High-Level Panel Issues Interim Report
Author:
David Garmaise
Article Type:Article Number: 4
ABSTRACT The Global Fund's High-Level Review Panel says its final report will provide significant, detailed and far-reaching recommendations to protect the Global Fund's resources and provide assurance to donors. This information is contained in the Panel's interim report. The Panel says that it sees significant areas that require improvement, "but nothing that cannot be fixed."
Panel is reviewing a sample of grants from 40 countries
Final report will provide “detailed, significant and far-reaching” recommendations
In its interim report, submitted on 30 June 2011, the Global Fund’s High-Level Review Panel says that it sees significant areas that require improvement, “but nothing that cannot be fixed.”
The Panel said that in its final report, which it promised to deliver by 15 September 2011, the panel will offer “recommendations to protect the Global Fund’s resources [and] provide assurance to donors…. Our recommendations will be detailed, significant and far-reaching, and will deal with subjects that range from high-level governance to the practices and procedures of the Fund Secretariat and the OIG [Office of the Inspector General].”
The Panel expressed satisfaction with the reforms that the Global Fund has already introduced or is in the process of implementing.

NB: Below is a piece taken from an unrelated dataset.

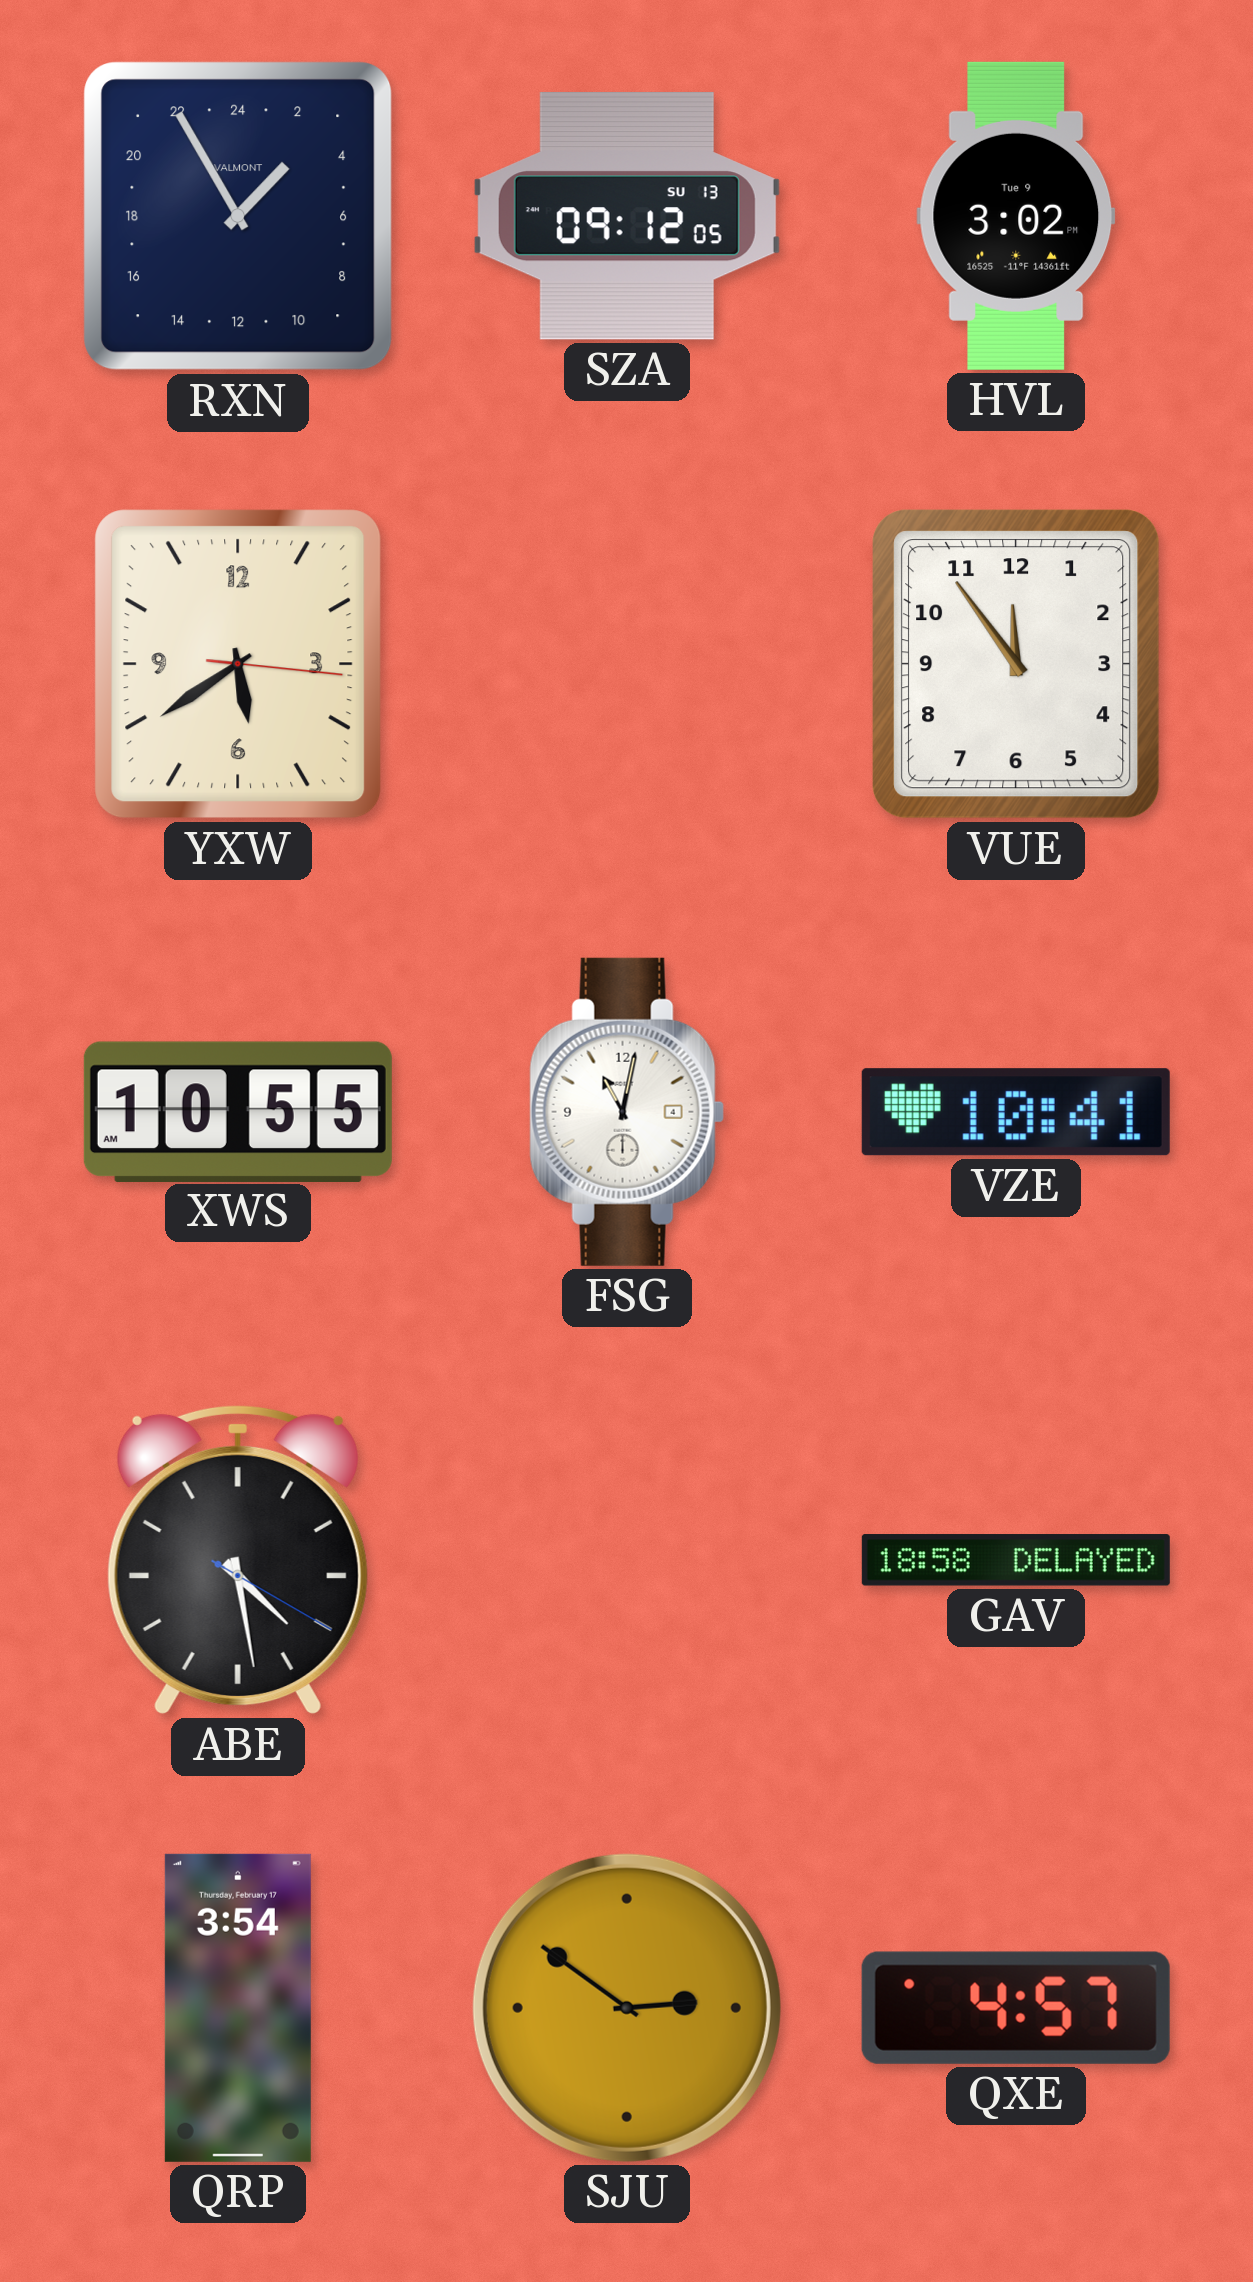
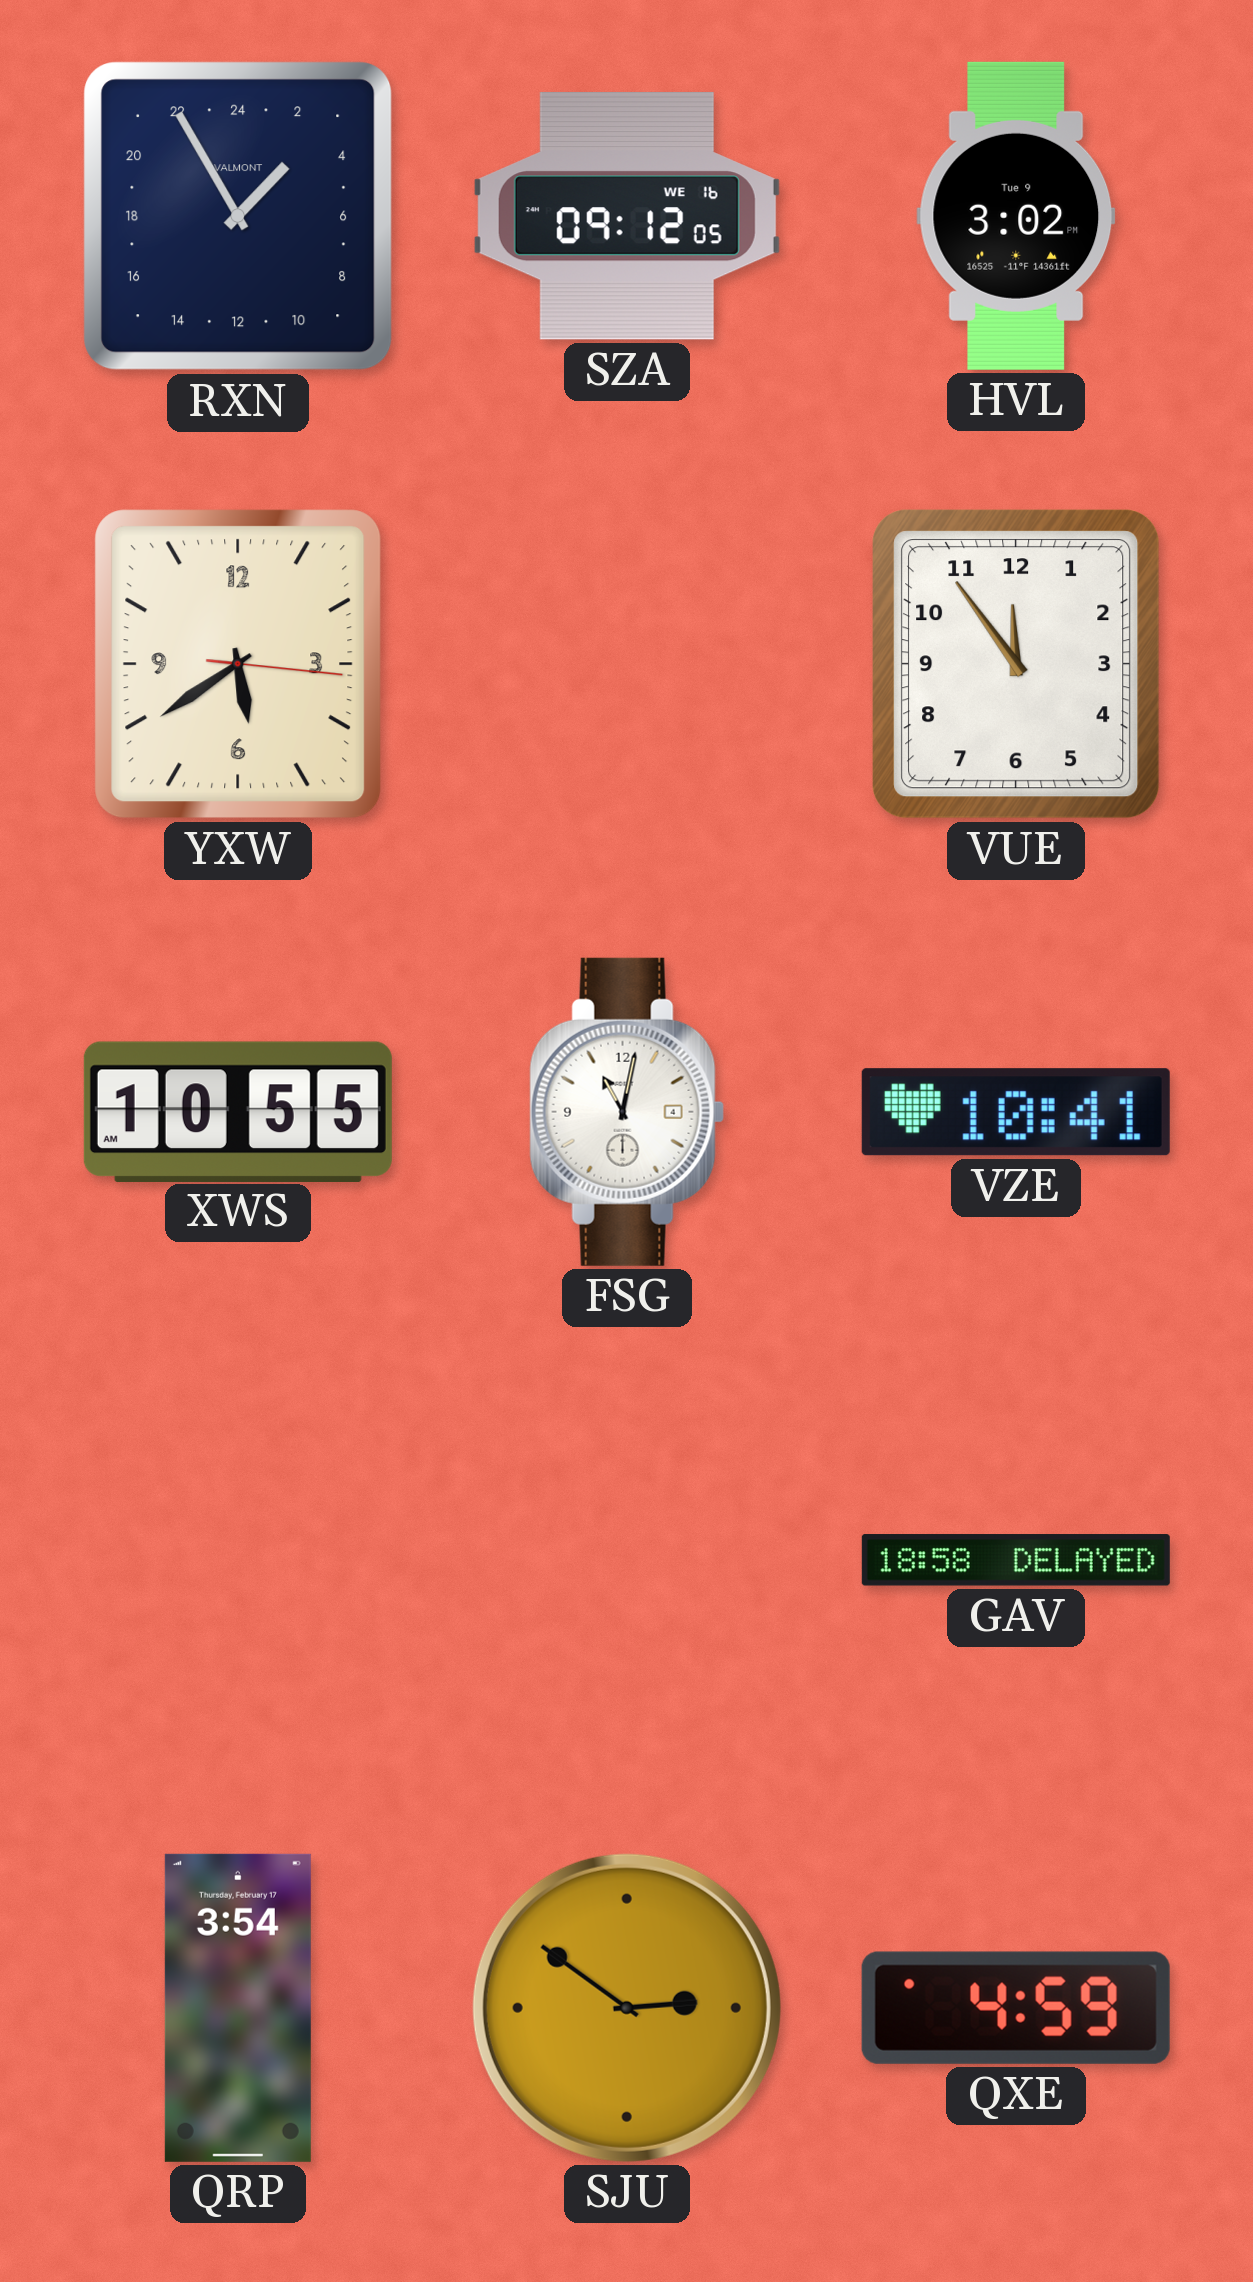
SZA date: SU 13 -> WE 16
ABE: 4:28 -> none
QXE: 4:57 -> 4:59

The full name of the Panel is the “High-Level Independent Review Panel on Fiduciary Controls and Oversight Mechanisms.” It was established earlier this year after the mainstream media reported on the misappropriation of grant funds in some countries as detected by the OIG. The Panel is co-chaired by former President of Botswana Festus Mogae and former U.S. Health and Human Services Secretary Michael O. Leavitt.
The interim report does not contain any conclusions or recommendations; it reads more like a progress report, describing what the panel has done and what its main areas of inquiry are. Although it is working with very tight timelines, the Panel’s areas of inquiry are quite broad. For example, with respect to the Global Fund Secretariat, the Panel said that it will review not only the work of the fund portfolio managers (FPMs), but also “the entire structure, incentive schemes, management policies and procedures.”
Concerning principal recipients (PRs), the Panel said that its “principal approach is to identify the major weaknesses for each PR in the countries in the representative sample, as indicated by the pre-signature LFA assessments and the Conditions Precedent in the grant agreements, and to track them over time through the documents that describe grant implementation.” Among the documents that the Panel is reviewing are original grant agreements; progress updates / disbursement requests (PU/DRs); Phase 2 LFA assessments; Phase 2 decision documents; OIG audit reports; In-country external audit reports; and management letters.
The Panel is looking at a representative sample of grants from 40 countries. By the time its work is finished, the Panel expects to have conducted field visits to 14 countries (Djibouti, Dominican Republic, El Salvador, Ghana, Kenya, Kyrgyz Republic, Indonesia, Malawi, Papua New Guinea, Senegal, Sri Lanka, Tajikistan, Thailand and The Gambia).
The Panel will also review the work of the Office of the Inspector General (OIG). It will examine the governance of the OIG and the OIG’s processes and policies, “especially with regard to transparency, including the publication and disclosure of findings from audits and investigations.” The Panel will also examine how several other agencies handle the audit function. With respect to the OIG, the Panel said that it will also examine the definition of “loss,” as well as the “denominator” against which to compare losses.
One section of the interim report lists the Panel’s many areas of inquiry. The following are a few examples:
- nomination and selection of PRs
- selection and supervision of sub-recipients
- Secretariat communications with country coordinating mechanism (CCMs), PRs and local fund agents (LFAs)
- the issue of whether the Secretariat requires a field presence
- contracts and scope of work of LFAs
- scope of work and composition of CCMs; COI issues on CCMs; and expertise of CCM members
- the Global Fund’s accountability and risk management frameworks
The Panel has hired a team of seven consultants to work on specific deliverables; and an external professional services firm to assist in the analysis of documentation related to the representative sample of grants and PRs.
The interim report was distributed to all Global Fund Board members and alternates, and to all members of the Board delegations, along with a covering note from the Panel’s co-chairs. However, the report is not available on the Global Fund website.